# Grass sod.



## Melly-n-shorty (Jun 21, 2012)

So over the winter a ground squirrel chewed a wire for our sprinklers... At least that is how my husband explained it. So we lost most of the grass in the tortoise enclosure. It's to hot to start up grass from seeds so I am thinking at getting some sod. Anyone have any suggestions on what type of sod i should be looking for? I found a landscaping place that carries a couple different organically grown ones.


----------



## Greg T (Jun 22, 2012)

I'm not sure what grows best in that Phoenix heat. I have mostly St. Augustine in my yard and my leopards eat it down to the roots. They really love the new growth, so once they eat it down, the grass has a difficult time growing back up again.
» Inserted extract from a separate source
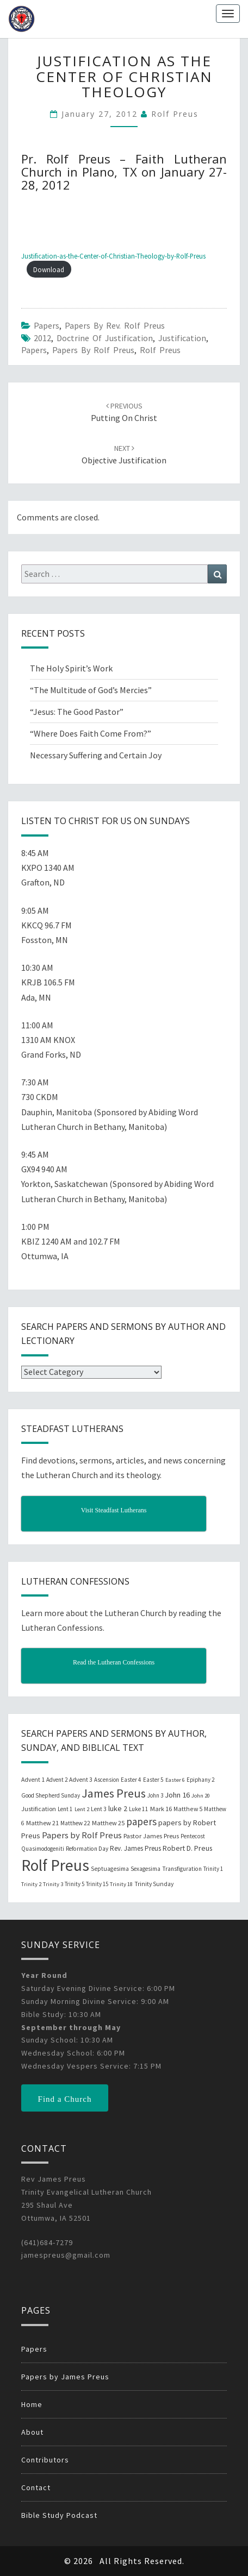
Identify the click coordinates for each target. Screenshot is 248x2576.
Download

Some areas are gone because they ate all the new growth too much. I have some bermuda grass too but they don't seem to like to eat it much. Hope that helps some.


----------



## Melly-n-shorty (Jun 22, 2012)

That helps a lot! We have st Augustine in you front yard! Thank you!


----------



## Tom (Jun 22, 2012)

I don't like sod for a tortoise pen. They grow lots of it around here and I see two major problems with it. For one thing I regularly see them driving the giant tractor with the giant canister of chemicals on the back and spraying who knows what, all over the sod. The other problem is that it has that plastic netting in it. When the tortoises get down to the base layers (and we all how how sulcatas are about getting down to the base layers), I don't want them eating or getting tangled in the plastic netting stuff.


----------



## Melly-n-shorty (Jun 22, 2012)

I'm not sure what to do about the netting but I don't think it will be to much of a problem. Shorty and Duma so far are light grazers and it's only for this summer. I'll be reseeding in the fall when I bring them back in. My husband said it was organic sod. No chemicals used. I'm going to check it out for myself to be sure.


----------